Pre-sales "build momentum for overall sales," he said.
But buyers in Baltimore often respond better to a finished product than to plans on paper, said Michael Yerman, a partner in Yerman, Witman, Gaines and Garceau Realty, who has worked as a sales agent for the Ritz Carlton Residences under construction in the Inner Harbor and has overseen development of other city condo projects. Most new buildings have offered pre-construction sales at sales trailers or offices. But waiting to sell could help pique buyers' interest, especially for such an atypical conversion, he said.
"It's unusual, it's bold and a little daring, but it just may work," Yerman said.
"It's a very, very unique and avant-garde project," he said. "The whole idea is something that Baltimore has never seen, with lofty, glassy units and very upscale. I think they want Baltimore to see it when it's finished, not looking at plans. It's an interesting concept not to pre-sell; we'll see if it's going to work or not."
Downtown Baltimore, unlike some other markets, has not reached a point of saturation with new condos, said Daraius Irani, director of the applied economics group at RESI, Towson University's research and consulting arm.
Still, eliminating pre-sales, "does seem somewhat risky, given the current real estate market," Irani said. "However, they're not making any more water views."
Ever since Turner purchased the old grain elevator from Archer Daniels Midland Co. in 2003, he has believed the towering concrete plant backing up to Locust Point rowhouses could become one of the most unique addresses in the city.
Despite a slowdown in the market, Turner says 75 people have lined up to put down deposits, which he won't take - yet.
Turner's lender gave him the option of holding off on sales, he said, because his company has a 15 percent to 20 percent equity stake in the project and owns the land.
"The reason we did it, we just thought the real estate was so spectacular," said Jodi Gallivan, a vice president with iStar Financial Inc., Silo Point's lender. "We had confidence in Pat in executing the deal."
On a recent morning, Turner bounded across the dusty construction site, stepping over boards and wires and crisscrossing to avoid the puddles.

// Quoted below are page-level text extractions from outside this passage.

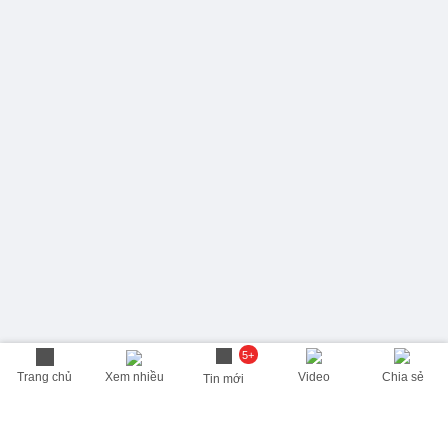
5+
Trang chủ
Xem nhiều
Video
Chia sẻ
Tin mới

He ducked into one of the old silos that once stored grain and peered skyward.
He rode a construction elevator up to the project's newly built glass and steel wraparound building and strode into a concrete shell of what by spring could be someone's living room. A test kitchen had been installed, with gleaming stainless appliances and fixtures and black granite countertops.
The building will have ground-floor restaurants - the developer says he's in talks with several interested in moving in - a residents-only sky lounge and possibly a spa.
Turner says he sees how his selling strategy - one he has used on other redevelopment projects - might seem risky.
But then again, he says, most people have considered Silo Point risky from the start.
"Everyone said when I bought [the old grain elevator], we were crazy," Turner said. "They said we'll never get it done, we'll never get it zoned. It's impossible to do."
With construction moving ahead, he said he believes the market will improve.
"I think in April of next year, the market will be in a better position," Turner said. "It will start to level off."